The RNA-binding protein fused in sarcoma (FUS) can form pathogenic inclusions in neurodegenerative diseases like amyotrophic lateral sclerosis (ALS) and frontotemporal lobar dementia (FTLD). Over 70 mutations in Fus are linked to ALS/FTLD. In patients, all Fus mutations are heterozygous, indicating that the mutant drives disease progression despite the presence of wild-type (WT) FUS. Here, we demonstrate that ALS/FTLD-linked FUS mutations in glycine (G) strikingly drive formation of droplets that do not readily interact with WT FUS, whereas arginine (R) mutants form mixed condensates with WT FUS. Remarkably, interactions between WT and G mutants are disfavored at the earliest stages of FUS nucleation. In contrast, R mutants physically interact with the WT FUS such that WT FUS recovers the mutant defects by reducing droplet size and increasing dynamic interactions with RNA. This result suggests disparate molecular mechanisms underlying ALS/FTLD pathogenesis and differing recovery potential depending on the type of mutation.
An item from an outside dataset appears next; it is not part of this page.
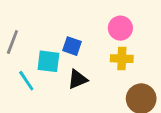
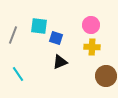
cyan square: (48, 61) -> (39, 26), moved
cyan line: (26, 81) -> (18, 74), moved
肉瘤 (FUS) 中融合的 RNA 结合蛋白可在肌萎缩侧索硬化症 (ALS) 和额颞叶痴呆 (FTLD) 等神经退行性疾病中形成致病性包涵体。 Fus中超过 70 种突变与 ALS/FTLD 有关。在患者中，所有Fus突变都是杂合的，表明尽管存在野生型 (WT) FUS，但突变体仍会驱动疾病进展。在这里，我们证明甘氨酸（G）中的 ALS/FTLD 连接的 FUS 突变显着驱动不易与 WT FUS 相互作用的液滴的形成，而精氨酸（R）突变体与 WT FUS 形成混合缩合物。值得注意的是，WT 和 G 突变体之间的相互作用在 FUS 成核的最早阶段是不利的。相比之下，R 突变体与 WT FUS 发生物理相互作用，使得 WT FUS 通过减小液滴尺寸并增加与 RNA 的动态相互作用来恢复突变体缺陷。这一结果表明 ALS/FTLD 发病机制存在不同的分子机制，并且根据突变类型的不同，恢复潜力也不同。